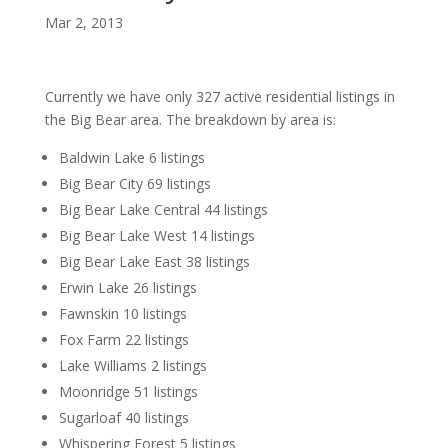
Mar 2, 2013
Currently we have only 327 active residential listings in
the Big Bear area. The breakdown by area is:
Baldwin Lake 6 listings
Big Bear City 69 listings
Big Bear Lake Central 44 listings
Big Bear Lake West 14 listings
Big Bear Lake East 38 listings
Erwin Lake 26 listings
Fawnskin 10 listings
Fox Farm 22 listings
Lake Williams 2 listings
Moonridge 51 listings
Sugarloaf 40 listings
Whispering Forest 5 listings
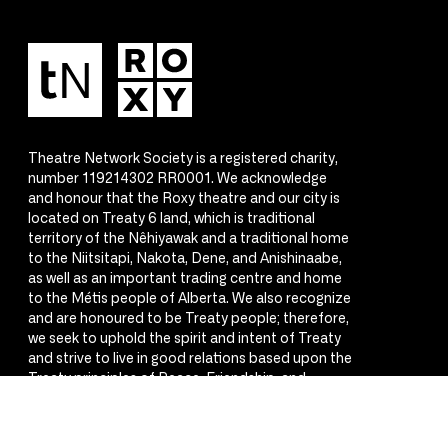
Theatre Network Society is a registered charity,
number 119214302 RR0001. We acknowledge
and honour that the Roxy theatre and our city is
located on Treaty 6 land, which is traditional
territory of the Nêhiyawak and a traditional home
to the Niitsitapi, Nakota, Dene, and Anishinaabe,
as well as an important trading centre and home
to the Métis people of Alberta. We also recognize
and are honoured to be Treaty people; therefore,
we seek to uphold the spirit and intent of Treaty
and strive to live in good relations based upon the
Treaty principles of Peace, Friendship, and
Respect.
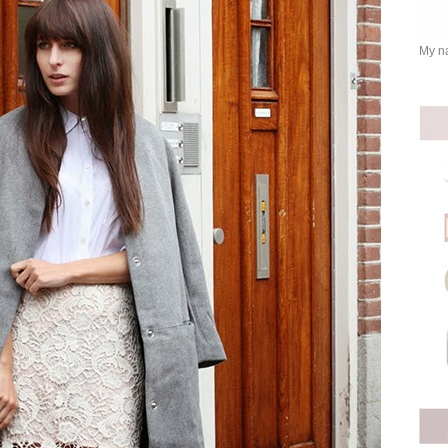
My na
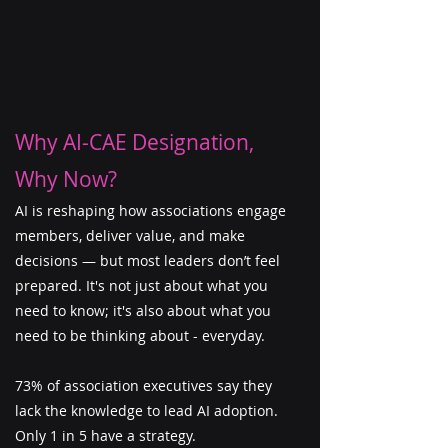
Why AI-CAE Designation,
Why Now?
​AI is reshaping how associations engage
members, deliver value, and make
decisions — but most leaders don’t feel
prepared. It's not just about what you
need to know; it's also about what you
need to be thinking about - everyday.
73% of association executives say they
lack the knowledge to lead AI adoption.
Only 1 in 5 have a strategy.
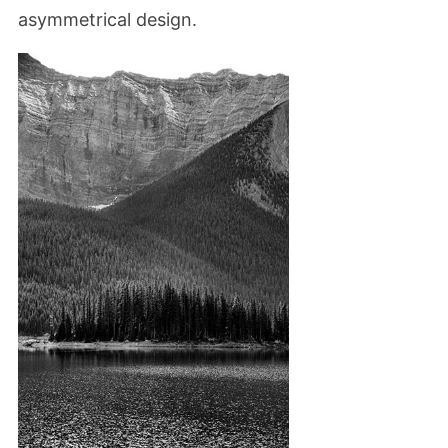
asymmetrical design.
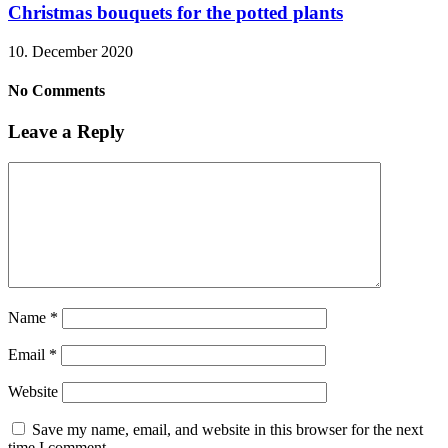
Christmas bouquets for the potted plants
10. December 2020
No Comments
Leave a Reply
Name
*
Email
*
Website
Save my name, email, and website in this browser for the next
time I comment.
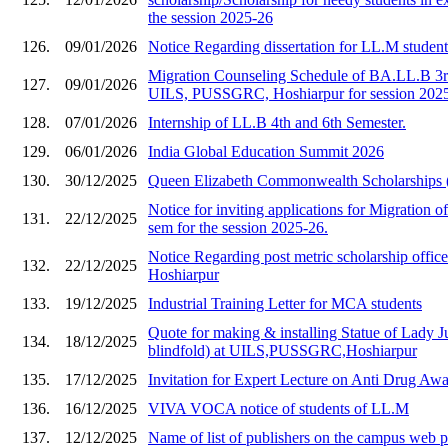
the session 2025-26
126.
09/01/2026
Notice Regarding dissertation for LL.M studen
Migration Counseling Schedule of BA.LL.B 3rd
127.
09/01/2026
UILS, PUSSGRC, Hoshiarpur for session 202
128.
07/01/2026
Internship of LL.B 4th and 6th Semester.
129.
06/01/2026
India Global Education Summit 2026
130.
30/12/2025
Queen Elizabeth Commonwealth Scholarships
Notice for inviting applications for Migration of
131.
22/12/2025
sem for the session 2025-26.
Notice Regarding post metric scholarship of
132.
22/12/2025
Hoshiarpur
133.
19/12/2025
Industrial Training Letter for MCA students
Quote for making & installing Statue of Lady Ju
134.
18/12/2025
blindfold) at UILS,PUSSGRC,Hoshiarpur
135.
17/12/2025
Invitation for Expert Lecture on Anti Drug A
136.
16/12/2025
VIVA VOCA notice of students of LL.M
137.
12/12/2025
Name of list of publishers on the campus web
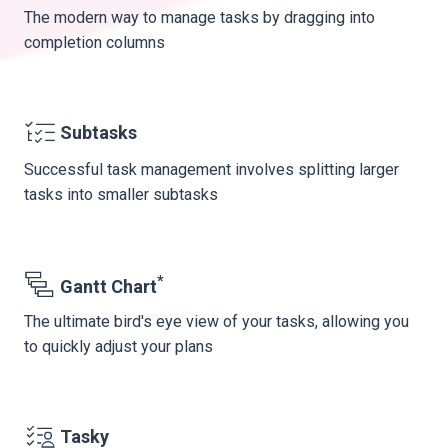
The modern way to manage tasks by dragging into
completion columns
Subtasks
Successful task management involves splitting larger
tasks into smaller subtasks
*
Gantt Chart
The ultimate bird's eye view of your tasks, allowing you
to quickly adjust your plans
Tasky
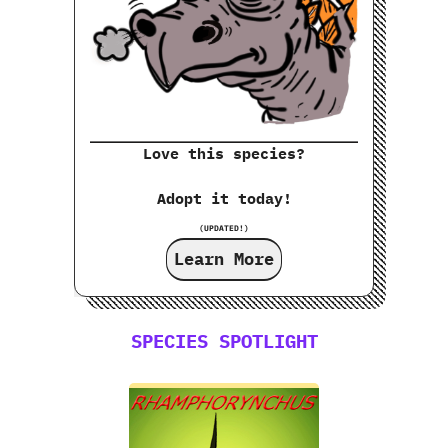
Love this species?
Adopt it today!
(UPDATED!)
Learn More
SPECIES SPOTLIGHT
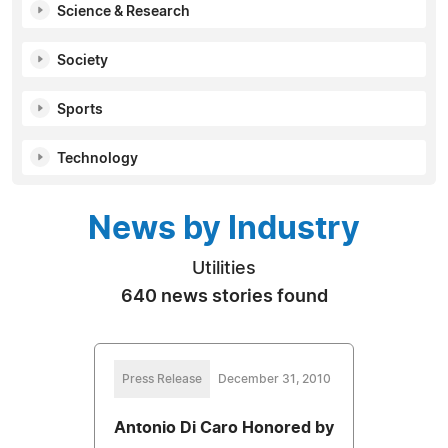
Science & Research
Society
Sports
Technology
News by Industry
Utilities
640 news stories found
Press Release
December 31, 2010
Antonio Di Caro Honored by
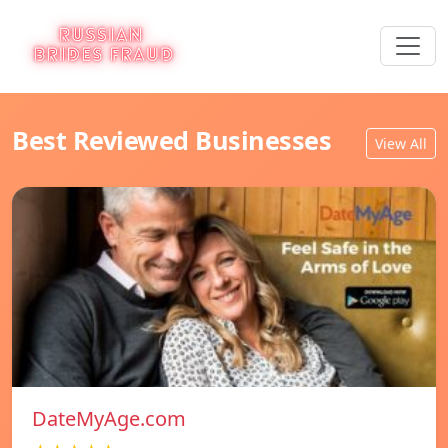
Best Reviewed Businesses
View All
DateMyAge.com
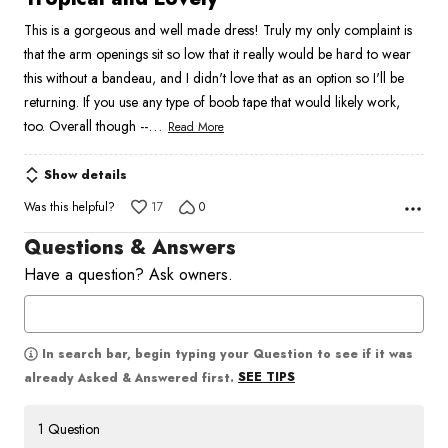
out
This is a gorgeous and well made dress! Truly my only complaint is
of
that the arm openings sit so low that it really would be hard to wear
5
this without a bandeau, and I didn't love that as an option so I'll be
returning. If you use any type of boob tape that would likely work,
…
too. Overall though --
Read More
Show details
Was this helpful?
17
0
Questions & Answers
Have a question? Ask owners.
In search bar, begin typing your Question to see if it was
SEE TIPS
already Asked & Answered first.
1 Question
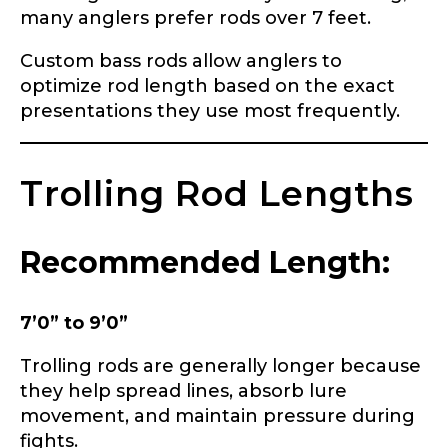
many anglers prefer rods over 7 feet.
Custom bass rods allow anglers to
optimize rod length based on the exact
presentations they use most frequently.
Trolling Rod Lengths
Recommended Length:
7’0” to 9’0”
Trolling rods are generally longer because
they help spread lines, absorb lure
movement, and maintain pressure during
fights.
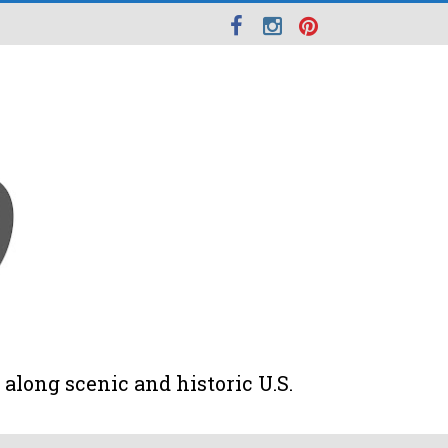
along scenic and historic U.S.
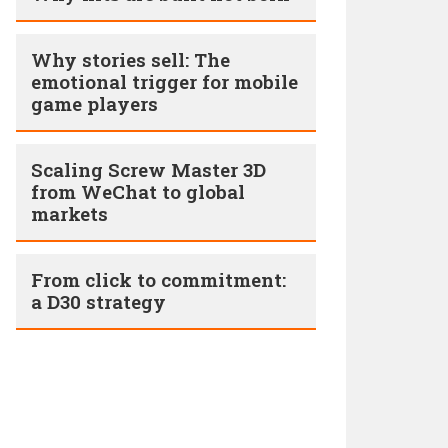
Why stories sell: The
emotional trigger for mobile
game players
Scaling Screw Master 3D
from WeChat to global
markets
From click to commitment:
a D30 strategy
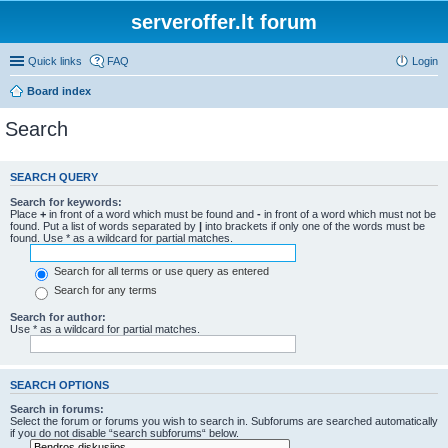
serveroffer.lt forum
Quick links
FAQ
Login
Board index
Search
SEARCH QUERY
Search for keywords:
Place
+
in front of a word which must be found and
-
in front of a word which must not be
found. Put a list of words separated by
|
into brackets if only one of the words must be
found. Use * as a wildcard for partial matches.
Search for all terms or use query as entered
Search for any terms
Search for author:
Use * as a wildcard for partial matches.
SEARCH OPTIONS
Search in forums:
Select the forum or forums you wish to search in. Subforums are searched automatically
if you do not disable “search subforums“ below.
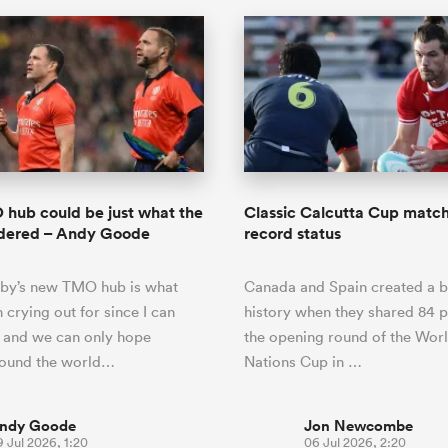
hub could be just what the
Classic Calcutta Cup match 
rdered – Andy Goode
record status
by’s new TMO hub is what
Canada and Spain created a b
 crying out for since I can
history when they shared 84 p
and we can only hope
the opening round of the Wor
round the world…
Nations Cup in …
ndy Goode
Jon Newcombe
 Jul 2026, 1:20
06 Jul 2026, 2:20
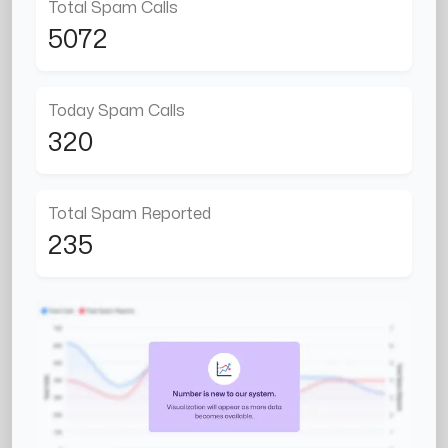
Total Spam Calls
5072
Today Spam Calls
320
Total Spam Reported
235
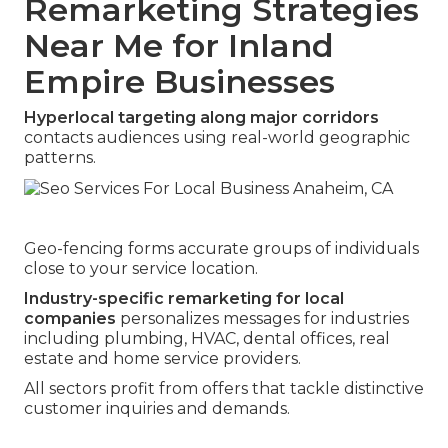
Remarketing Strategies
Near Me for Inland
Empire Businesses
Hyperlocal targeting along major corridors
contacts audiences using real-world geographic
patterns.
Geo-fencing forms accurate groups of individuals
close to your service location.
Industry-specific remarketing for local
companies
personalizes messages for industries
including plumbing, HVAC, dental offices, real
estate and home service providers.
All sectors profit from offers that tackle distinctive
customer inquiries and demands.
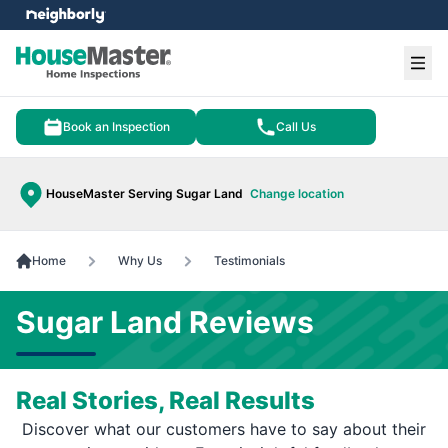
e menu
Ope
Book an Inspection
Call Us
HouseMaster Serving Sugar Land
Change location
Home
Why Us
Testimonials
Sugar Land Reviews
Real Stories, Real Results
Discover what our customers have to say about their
__________________________________________________
* _WHAT IS BEING ASKED_
Return, unchanged, the lines from the first line of the material through the line that holds "asymmetrical design.", inclusive, omitting pictures.

* _OUTPUT FOR THIS TASK_
Mar 2, 2013
Currently we have only 327 active residential listings in
the Big Bear area. The breakdown by area is:
Baldwin Lake 6 listings
Big Bear City 69 listings
Big Bear Lake Central 44 listings
Big Bear Lake West 14 listings
Big Bear Lake East 38 listings
Erwin Lake 26 listings
Fawnskin 10 listings
Fox Farm 22 listings
Lake Williams 2 listings
Moonridge 51 listings
Sugarloaf 40 listings
Whispering Forest 5 listings
Theatre Network Society is a registered charity,
number 119214302 RR0001. We acknowledge
and honour that the Roxy theatre and our city is
located on Treaty 6 land, which is traditional
territory of the Nêhiyawak and a traditional home
to the Niitsitapi, Nakota, Dene, and Anishinaabe,
as well as an important trading centre and home
to the Métis people of Alberta. We also recognize
and are honoured to be Treaty people; therefore,
we seek to uphold the spirit and intent of Treaty
and strive to live in good relations based upon the
Treaty principles of Peace, Friendship, and
Respect.
My na
Why AI-CAE Designation,
Why Now?
​AI is reshaping how associations engage
members, deliver value, and make
decisions — but most leaders don’t feel
prepared. It's not just about what you
need to know; it's also about what you
need to be thinking about - everyday.
73% of association executives say they
lack the knowledge to lead AI adoption.
Only 1 in 5 have a strategy.
asymmetrical design.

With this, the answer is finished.